4) You think that Internet won't change everything but don't you think that Obama wouldn't be president if Internet had not been existed now?

No. The reason Obama was elected has much more to do with the two-party system than the Internet. Nothing about the Internet favors Republicans or Democrats. Internet or no, a Republican or Democrat is going to occupy the White House. This time it was a Democrat; next time (some next time) it will be a Republican. The Internet won't change that, at least anytime soon.

5) What do you think about sociologists like Manuel Castells who built an entire theory around network society (a kind of Internet-society)?
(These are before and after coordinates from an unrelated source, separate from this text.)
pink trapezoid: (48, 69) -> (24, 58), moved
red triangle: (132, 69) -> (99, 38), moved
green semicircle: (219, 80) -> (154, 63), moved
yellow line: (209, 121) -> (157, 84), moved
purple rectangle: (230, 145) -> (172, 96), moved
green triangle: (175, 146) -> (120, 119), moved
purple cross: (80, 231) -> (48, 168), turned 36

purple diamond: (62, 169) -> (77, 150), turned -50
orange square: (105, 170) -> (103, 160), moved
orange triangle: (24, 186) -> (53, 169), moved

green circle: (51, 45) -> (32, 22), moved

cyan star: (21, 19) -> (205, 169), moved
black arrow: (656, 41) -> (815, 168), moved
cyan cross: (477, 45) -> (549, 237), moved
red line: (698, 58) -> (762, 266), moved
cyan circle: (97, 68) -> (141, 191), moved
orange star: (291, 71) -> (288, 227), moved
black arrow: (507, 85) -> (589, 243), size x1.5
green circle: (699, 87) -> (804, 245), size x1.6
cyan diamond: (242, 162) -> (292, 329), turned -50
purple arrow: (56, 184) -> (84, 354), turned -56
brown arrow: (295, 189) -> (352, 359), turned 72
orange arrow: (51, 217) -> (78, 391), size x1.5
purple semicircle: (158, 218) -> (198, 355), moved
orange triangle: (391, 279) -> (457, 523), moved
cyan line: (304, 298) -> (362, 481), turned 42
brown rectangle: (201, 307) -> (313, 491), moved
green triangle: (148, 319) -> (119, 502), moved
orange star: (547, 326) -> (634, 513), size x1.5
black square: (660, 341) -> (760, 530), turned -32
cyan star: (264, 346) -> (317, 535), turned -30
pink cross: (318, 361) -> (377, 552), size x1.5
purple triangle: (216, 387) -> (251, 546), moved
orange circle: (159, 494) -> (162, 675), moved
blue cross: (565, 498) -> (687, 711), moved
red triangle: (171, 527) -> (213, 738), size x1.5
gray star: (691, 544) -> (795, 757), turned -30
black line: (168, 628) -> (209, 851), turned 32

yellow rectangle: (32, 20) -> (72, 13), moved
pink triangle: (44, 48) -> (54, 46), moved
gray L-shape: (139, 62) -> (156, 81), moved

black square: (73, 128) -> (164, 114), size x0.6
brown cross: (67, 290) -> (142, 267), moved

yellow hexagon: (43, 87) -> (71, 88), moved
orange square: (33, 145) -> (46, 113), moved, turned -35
I don't really like the the phrase "network society." It's redundant. All human groups ("societies") of whatever size, shape or purpose are made of networks, that is, non-random (structured) links between people. What's interesting to me is that different media technologies enable people to create different kinds (sizes, shapes, purposes) of networks. Speech makes speech networks, writing makes writing networks, print makes print networks, audiovisual media (TV and the like) make A/V networks, and the Internet makes Internet networks. Once writing was invented, none of these media-enabled networks was "pure," that is, existed in isolation from other media (and here I mean in place with writing). The first writing network was really a speech + writing network; the first print network was a speech + writing + print network; and so on. Today we in the developed world live in a speech + writing + print + A/V + Internet network. This being so, it doesn't seem sensible to speak of "Internet society," for there is no such thing. There is an Internet network, structured by the capacities of the Internet medium. But it's embedded in other, earlier media. Because it's embedded, it's hard to study the internet network in isolation. It's not impossible, though, and sociologist like Castells are doing their best.